Extracted records
__________________________________________________

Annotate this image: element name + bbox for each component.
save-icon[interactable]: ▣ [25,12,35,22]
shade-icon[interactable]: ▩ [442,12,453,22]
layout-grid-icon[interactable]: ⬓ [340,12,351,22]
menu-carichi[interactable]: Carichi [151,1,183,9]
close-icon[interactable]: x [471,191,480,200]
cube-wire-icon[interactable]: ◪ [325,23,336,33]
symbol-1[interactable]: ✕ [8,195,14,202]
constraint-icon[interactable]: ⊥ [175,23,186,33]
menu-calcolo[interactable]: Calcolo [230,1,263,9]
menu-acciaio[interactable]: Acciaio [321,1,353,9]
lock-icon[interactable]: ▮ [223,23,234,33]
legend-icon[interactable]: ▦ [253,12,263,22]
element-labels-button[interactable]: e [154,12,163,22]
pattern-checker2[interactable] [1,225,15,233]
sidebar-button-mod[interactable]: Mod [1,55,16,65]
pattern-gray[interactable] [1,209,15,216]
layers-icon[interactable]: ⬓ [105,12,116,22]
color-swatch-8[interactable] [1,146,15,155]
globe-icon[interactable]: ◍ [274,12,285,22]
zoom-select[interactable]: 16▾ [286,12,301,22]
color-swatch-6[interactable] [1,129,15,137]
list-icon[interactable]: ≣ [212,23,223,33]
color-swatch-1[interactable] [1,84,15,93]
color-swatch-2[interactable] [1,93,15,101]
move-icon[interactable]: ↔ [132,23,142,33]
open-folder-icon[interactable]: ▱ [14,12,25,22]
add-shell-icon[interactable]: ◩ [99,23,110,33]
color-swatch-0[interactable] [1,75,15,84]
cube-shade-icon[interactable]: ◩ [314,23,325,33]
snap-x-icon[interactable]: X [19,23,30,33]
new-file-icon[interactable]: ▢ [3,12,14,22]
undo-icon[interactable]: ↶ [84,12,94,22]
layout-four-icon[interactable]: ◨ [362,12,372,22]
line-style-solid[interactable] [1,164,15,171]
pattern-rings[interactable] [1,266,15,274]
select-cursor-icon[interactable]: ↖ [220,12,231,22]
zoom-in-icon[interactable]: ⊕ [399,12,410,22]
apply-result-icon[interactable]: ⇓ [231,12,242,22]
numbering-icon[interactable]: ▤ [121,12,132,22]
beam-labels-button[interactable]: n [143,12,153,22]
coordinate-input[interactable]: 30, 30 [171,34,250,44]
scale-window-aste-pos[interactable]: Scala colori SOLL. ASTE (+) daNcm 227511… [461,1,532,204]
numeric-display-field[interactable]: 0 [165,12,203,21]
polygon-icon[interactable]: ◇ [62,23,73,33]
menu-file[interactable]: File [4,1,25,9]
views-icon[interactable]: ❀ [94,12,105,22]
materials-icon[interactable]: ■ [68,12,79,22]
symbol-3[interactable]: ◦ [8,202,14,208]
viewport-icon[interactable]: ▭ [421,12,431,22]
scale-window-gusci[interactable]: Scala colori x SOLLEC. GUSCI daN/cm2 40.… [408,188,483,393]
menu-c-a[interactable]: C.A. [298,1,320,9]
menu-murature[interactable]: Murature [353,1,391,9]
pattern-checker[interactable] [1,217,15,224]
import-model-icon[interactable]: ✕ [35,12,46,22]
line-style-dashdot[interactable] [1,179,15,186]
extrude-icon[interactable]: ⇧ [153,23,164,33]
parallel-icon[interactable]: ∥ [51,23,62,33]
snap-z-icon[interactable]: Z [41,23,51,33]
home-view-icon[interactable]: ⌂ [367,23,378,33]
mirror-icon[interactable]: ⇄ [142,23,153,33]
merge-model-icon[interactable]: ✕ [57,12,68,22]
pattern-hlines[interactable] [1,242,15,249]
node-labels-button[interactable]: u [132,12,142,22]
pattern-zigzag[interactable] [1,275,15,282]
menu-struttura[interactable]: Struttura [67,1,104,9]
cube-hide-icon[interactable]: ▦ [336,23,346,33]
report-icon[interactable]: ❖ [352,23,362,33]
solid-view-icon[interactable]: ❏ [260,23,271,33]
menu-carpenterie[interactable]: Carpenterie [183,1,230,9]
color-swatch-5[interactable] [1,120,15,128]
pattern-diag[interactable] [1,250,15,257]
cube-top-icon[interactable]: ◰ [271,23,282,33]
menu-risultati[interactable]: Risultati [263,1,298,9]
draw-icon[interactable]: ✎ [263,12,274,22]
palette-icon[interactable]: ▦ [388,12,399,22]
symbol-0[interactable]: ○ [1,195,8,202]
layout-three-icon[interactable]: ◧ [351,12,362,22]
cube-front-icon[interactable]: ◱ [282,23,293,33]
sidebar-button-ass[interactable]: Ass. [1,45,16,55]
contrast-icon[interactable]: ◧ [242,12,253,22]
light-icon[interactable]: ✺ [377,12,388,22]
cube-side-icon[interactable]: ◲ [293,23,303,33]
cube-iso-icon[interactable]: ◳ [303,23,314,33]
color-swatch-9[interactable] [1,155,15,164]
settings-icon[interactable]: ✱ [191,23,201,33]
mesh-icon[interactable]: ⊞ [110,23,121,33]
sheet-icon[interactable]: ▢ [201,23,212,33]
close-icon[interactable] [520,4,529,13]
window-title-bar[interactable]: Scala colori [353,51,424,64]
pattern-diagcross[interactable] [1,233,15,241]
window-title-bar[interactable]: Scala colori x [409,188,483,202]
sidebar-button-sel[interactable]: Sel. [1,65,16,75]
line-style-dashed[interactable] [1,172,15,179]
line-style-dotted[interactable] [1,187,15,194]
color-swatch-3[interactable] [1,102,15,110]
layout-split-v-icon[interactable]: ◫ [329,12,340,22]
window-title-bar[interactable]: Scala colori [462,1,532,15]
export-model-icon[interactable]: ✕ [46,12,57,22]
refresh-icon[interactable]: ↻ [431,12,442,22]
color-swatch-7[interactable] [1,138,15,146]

__________________________________________________

» **Work to be completed**: Scan the data for the word "shade" and copy every line where it shows up.

» **Problem solution**:
shade-icon[interactable]: ▩ [442,12,453,22]
cube-shade-icon[interactable]: ◩ [314,23,325,33]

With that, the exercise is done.